Lack of Substance & Individuality
Above all else, Smile serves as an uncomfortable examination of trauma. The grim tone and life-or-death stakes set the stage for an unpleasant affair that should be met with an appropriate attachment to the protagonist. However, the complete absence of any dramatic beats renders a significant connection impossible. Given the inescapable shadow of past suffering that looms throughout, it is surprising that a more substantial emotional element is missing. The lack of any real drama despite the emphasis on the heavy subject matter can only be interpreted as a missed opportunity.
Rooted deeply within the context of mental health, Finn gives himself plenty of real estate as to where he can guide the narrative. The premise affords him ample room to break new ground in the horror sphere and carve out something of his own. Instead, he takes the easier route and pulls from an assortment of existing movies such as It Follows, The Grudge, The Ring, and others. Vague resemblances in cinema are seen all the time, especially when it comes to horror. But he makes little effort to mask or alter the similarities at all. Finn’s setup is creative, but his execution borrows too much from those that came before him.
Clocking in at just under two hours, the movie drags at points. The most noticeable lag occurs in the third act and hurts an otherwise satisfying climax. A tighter runtime accompanied by a slight tonal shift would have likely sent Smile in a more fruitful direction.
Sosie Bacon is mainly known for playing supporting characters, most notably Carrie Layden on the Emmy-winning HBO miniseries Mare of Easttown. Her transition to a demanding lead role in a horror film is remarkable. She portrays Rose with a compelling aura and her performance alone is reason enough to set foot in the theater.
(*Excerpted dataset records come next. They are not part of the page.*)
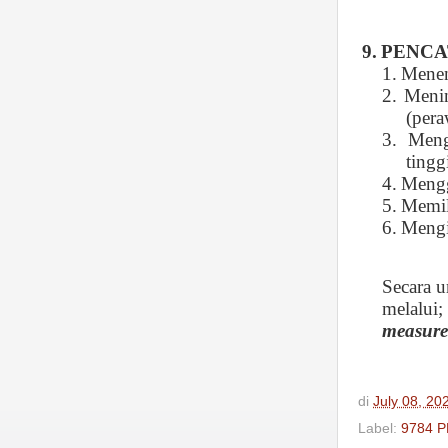
9.
PENCA
1.
Menen
2.
Menin
(pera
3.
Meng
tingg
4.
Mengg
5.
Memil
6.
Mengi
Secara 
melalui;
measur
di
July 08, 20
Label:
9784 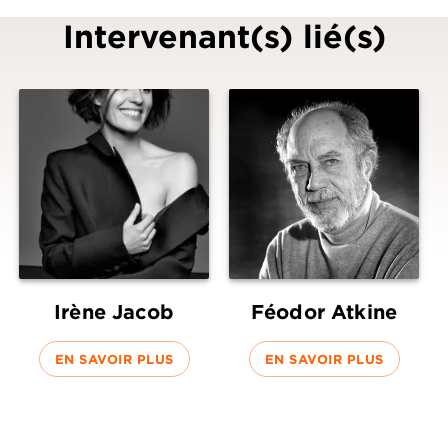
Intervenant(s) lié(s)
Irène Jacob
Féodor Atkine
EN SAVOIR PLUS
EN SAVOIR PLUS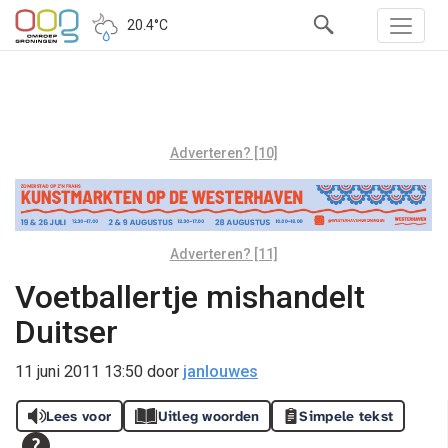
20.4°C
Adverteren? [10]
Adverteren? [11]
Voetballertje mishandelt
Duitser
11 juni 2011 13:50
door
janlouwes
Lees voor
Uitleg woorden
Simpele tekst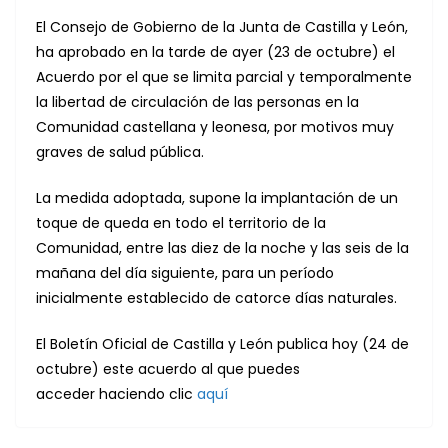
El Consejo de Gobierno de la Junta de Castilla y León,
ha aprobado en la tarde de ayer (23 de octubre) el
Acuerdo por el que se limita parcial y temporalmente
la libertad de circulación de las personas en la
Comunidad castellana y leonesa, por motivos muy
graves de salud pública.
La medida adoptada, supone la implantación de un
toque de queda en todo el territorio de la
Comunidad, entre las diez de la noche y las seis de la
mañana del día siguiente, para un período
inicialmente establecido de catorce días naturales.
El Boletín Oficial de Castilla y León publica hoy (24 de
octubre) este acuerdo al que puedes
acceder haciendo clic
aquí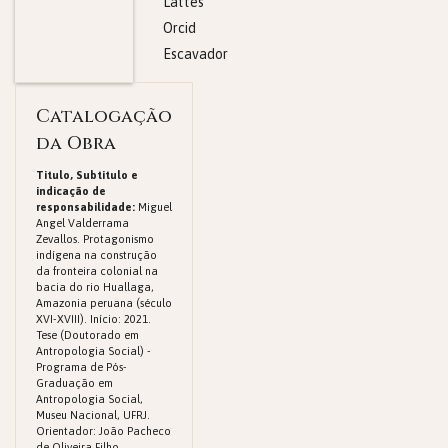
Lattes
Orcid
Escavador
Catalogação
da Obra
Titulo, Subtitulo e
indicação de
responsabilidade:
Miguel
Angel Valderrama
Zevallos. Protagonismo
indígena na construção
da fronteira colonial na
bacia do rio Huallaga,
Amazonia peruana (século
XVI-XVIII). Início: 2021.
Tese (Doutorado em
Antropologia Social) -
Programa de Pós-
Graduação em
Antropologia Social,
Museu Nacional, UFRJ.
Orientador: João Pacheco
de Oliveira Filho.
While Bacon carries the bulk of the acting load, co-stars Jessie T. Usher, Robin Weigert, Kyle Gallner, Caitlin Stasey, and Kal Penn all fill their respective parts quite well.
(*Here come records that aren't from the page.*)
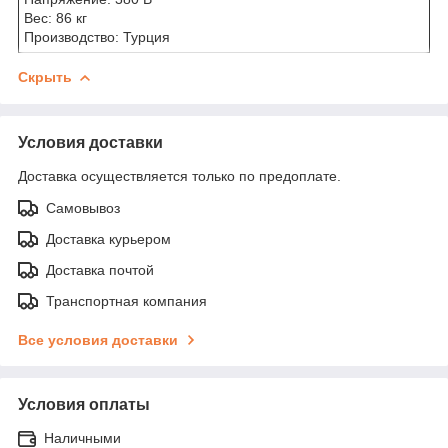
Вес: 86 кг
Производство: Турция
Скрыть
Условия доставки
Доставка осуществляется только по предоплате.
Самовывоз
Доставка курьером
Доставка почтой
Транспортная компания
Все условия доставки
Условия оплаты
Наличными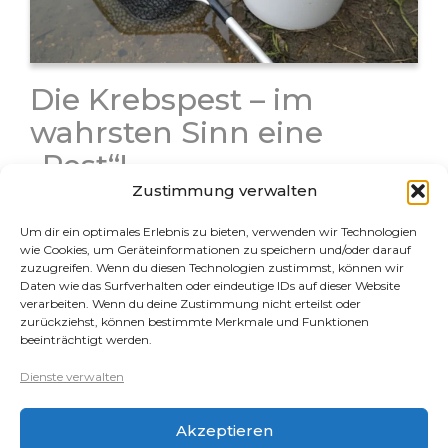
Die Krebspest – im
wahrsten Sinn eine
„Pest“!
Zustimmung verwalten
Die Krebspest ist wohl die schlimmste Erkrankung bei
Krebsen, da sie unheilbar ist und der Krankheitsverlauf
Um dir ein optimales Erlebnis zu bieten, verwenden wir Technologien
nach Auftreten der ersten Symptome zu 100 % tödlich
wie Cookies, um Geräteinformationen zu speichern und/oder darauf
zuzugreifen. Wenn du diesen Technologien zustimmst, können wir
ist. Leider gibt es immer noch Krebshalter, denen die
Daten wie das Surfverhalten oder eindeutige IDs auf dieser Website
Krebspest nicht…
verarbeiten. Wenn du deine Zustimmung nicht erteilst oder
zurückziehst, können bestimmte Merkmale und Funktionen
beeinträchtigt werden.
Rechtliches
Dienste verwalten
Datenschutz
Akzeptieren
Impressum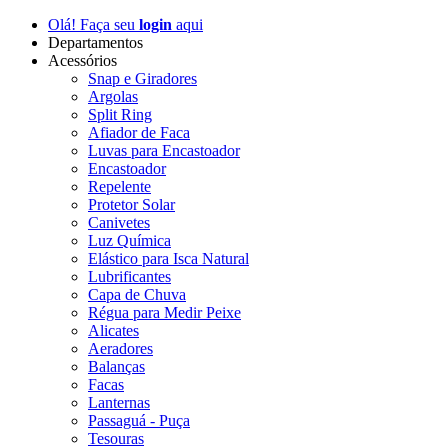
Olá! Faça seu
login
aqui
Departamentos
Acessórios
Snap e Giradores
Argolas
Split Ring
Afiador de Faca
Luvas para Encastoador
Encastoador
Repelente
Protetor Solar
Canivetes
Luz Química
Elástico para Isca Natural
Lubrificantes
Capa de Chuva
Régua para Medir Peixe
Alicates
Aeradores
Balanças
Facas
Lanternas
Passaguá - Puça
Tesouras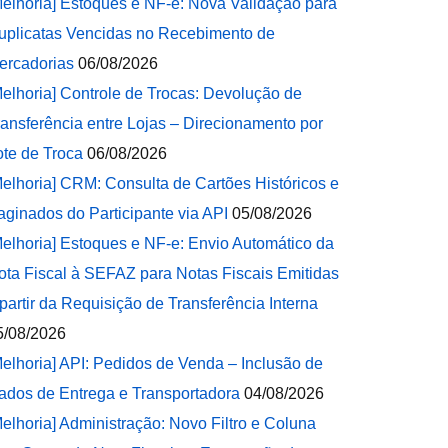
Melhoria] Estoques e NF-e: Nova Validação para
uplicatas Vencidas no Recebimento de
ercadorias
06/08/2026
Melhoria] Controle de Trocas: Devolução de
ransferência entre Lojas – Direcionamento por
ote de Troca
06/08/2026
Melhoria] CRM: Consulta de Cartões Históricos e
aginados do Participante via API
05/08/2026
Melhoria] Estoques e NF-e: Envio Automático da
ota Fiscal à SEFAZ para Notas Fiscais Emitidas
 partir da Requisição de Transferência Interna
5/08/2026
Melhoria] API: Pedidos de Venda – Inclusão de
ados de Entrega e Transportadora
04/08/2026
Melhoria] Administração: Novo Filtro e Coluna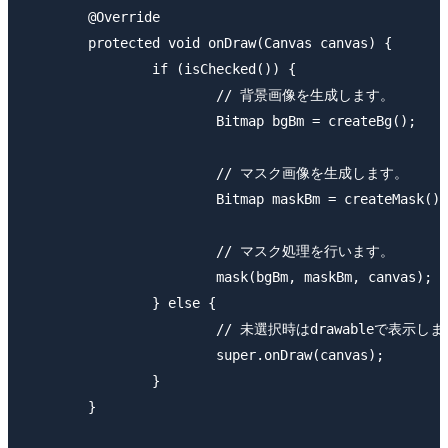
	@Override

	protected void onDraw(Canvas canvas) {

		if (isChecked()) {

			// 背景画像を生成します。

			Bitmap bgBm = createBg();

			// マスク画像を生成します。

			Bitmap maskBm = createMask();

			// マスク処理を行います。

			mask(bgBm, maskBm, canvas);

		} else {

			// 未選択時はdrawableで表示します。

			super.onDraw(canvas);

		}

	}
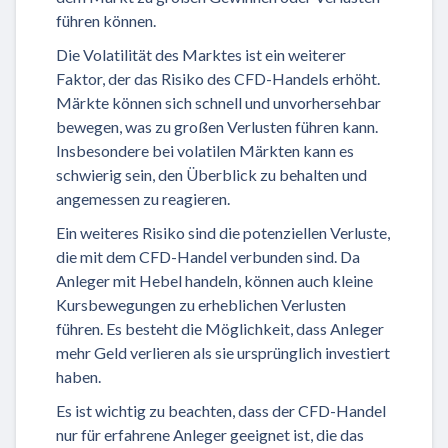
führen können.
Die Volatilität des Marktes ist ein weiterer
Faktor, der das Risiko des CFD-Handels erhöht.
Märkte können sich schnell und unvorhersehbar
bewegen, was zu großen Verlusten führen kann.
Insbesondere bei volatilen Märkten kann es
schwierig sein, den Überblick zu behalten und
angemessen zu reagieren.
Ein weiteres Risiko sind die potenziellen Verluste,
die mit dem CFD-Handel verbunden sind. Da
Anleger mit Hebel handeln, können auch kleine
Kursbewegungen zu erheblichen Verlusten
führen. Es besteht die Möglichkeit, dass Anleger
mehr Geld verlieren als sie ursprünglich investiert
haben.
Es ist wichtig zu beachten, dass der CFD-Handel
nur für erfahrene Anleger geeignet ist, die das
Unfulfilled, but Satisfying
Primarily thanks to its unsettling visuals, Parker Finn’s first tussle in the big screen arena lands some genuinely creepy blows. The freshman filmmaker makes enough right moves to avoid too many frowns in the audience when the credits roll. Still, it is impossible to ignore that with bolder storytelling and horror mechanics in place, Smile could have had viewers grinning ear to ear.